Chiral Lagrangians allow for a prediction of the formfactors in the
limit of small momenta. This approach is particularly useful for 
final states with a low number, say up to three or four pions, which 
can still be treated as massless Goldstone bosons \cite{FWW}. 

In lowest order of Chiral Perturbation Theory  (CPT) the formfactors
are constants and the polynomial dependence of the amplitude is
essentially fixed by the Lorentz structure of the amplitude 
which in turn  is
imposed by the quantum numbers of the currents and the charge and
multiplicity of the pions. The same approach is also applicable
for final states with kaons or $\eta$ mesons, although their treatment as
massless Goldstone bosons and the assumption of small momenta  becomes
more dubious in these cases.

\begin{figure}
\caption[]{\label{F8}\sloppy
Differential decay rate for $\tau \to 2 \pi \nu_\tau$:
Predictions by CHPT at $O(p^2)$ (dashed), at $O(p^4)$ 
(dashed-dotted), at $O(p^6)$ (solid), and from a vector
meson dominance model (dotted), compared with exp. data 
from CLEO (dots with error bars) (from Ref. \cite{FU}).
}
\begin{center}
    \leavevmode
    \epsfxsize=8cm
    \epsffile[70 255 537 537]{figure1.ps}
    \hfill
%    \parbox{14.cm}{
%    \caption[]{\label{test}\sloppy
%Differential decay rate for $\tau \to 2 \pi \nu_\tau$:\\ 
%Predictions by CHPT at $O(p^2)$ (dashed), at $O(p^4)$ \\
%(dashed-dotted), at $O(p^6)$ (solid), and from a vector\\
%meson dominance model (dotted), compared with exp. data \\
%from CLEO (dots with error bars).
% }}
  \end{center}
\end{figure}



The validity of CPT can be extended to larger momentum transfer 
by including one and even two-loop corrections \cite{FU}. For the pion
formfactor shown in Fig.\ref{F8} one observes a stronger upward curvature 
--similar to the expectation from vector dominance, where the 
lowest order chiral amplitude is simply augmented by
the $\rho$ meson 
propagator $M^2/(M^2-Q^2-i\Gamma M)$ or its more refined
variants with the proper $Q^2$ dependent width.

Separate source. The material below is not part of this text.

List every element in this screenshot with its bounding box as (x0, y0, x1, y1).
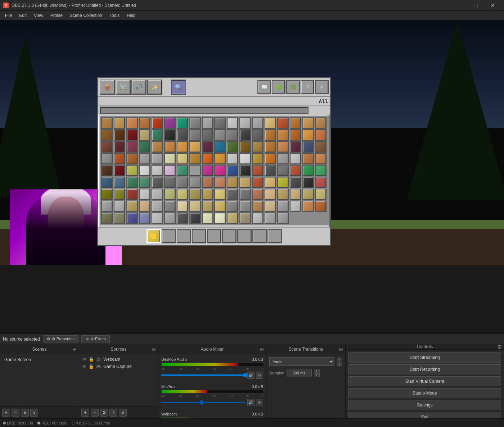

A more elaborated approach along the same lines has been presented
recently \cite{GuP,Gu}, which tries to combine CPT, constraints from 
analyticity
and VDM to arrive at an improved description of the data over a wide
energy range. The amplitudes, describing the decay to $\nu_\tau$
plus three pions ($\pi^-\pi^-\pi^+$ or $\pi^-\pi^0\pi^0$)
have been calculated in CPT in Born approximation \cite{FWW}and 
including one loop corrections \cite{FU}. The lowest order prediction ,
even including $a_1$ and $\rho$ mesons through vector dominance,
leads to identical predictions for both charge configurations.
Inclusion of chiral loops, however, leads to a remarkable
differences between the amplitude for the two cases, which is
in particular reflected in a difference even of the sign
of the structure function $w_D$  for small momenta \cite{FU}.

\subsection{Resonances}


The kinematical region of soft mesons, in particular pions, 
is accessible to the rigorous approach of CPT. The major fraction
of final states is, however, concentrated at intermediate 
momenta, a region dominated by a multitude of resonances.
For two pions the amplitude is well described by $\rho$ (plus $\rho
'$, etc.) dominance, with one out of many successful parameterizations
given for example in \cite{KS}. In this type of model the
normalization of the amplitude is deduced from the low energy limit,
the structure of the amplitude from the masses and widths of the
resonances. The generalization of this approach for the three pion 
case \cite{FWW,KS,Pichslac} describes successfully angular distributions,
energy spectra and distributions in the Dalitz plot, which are
conventionally encoded in the structure functions 
(see e.g. Ref.\cite{opal}).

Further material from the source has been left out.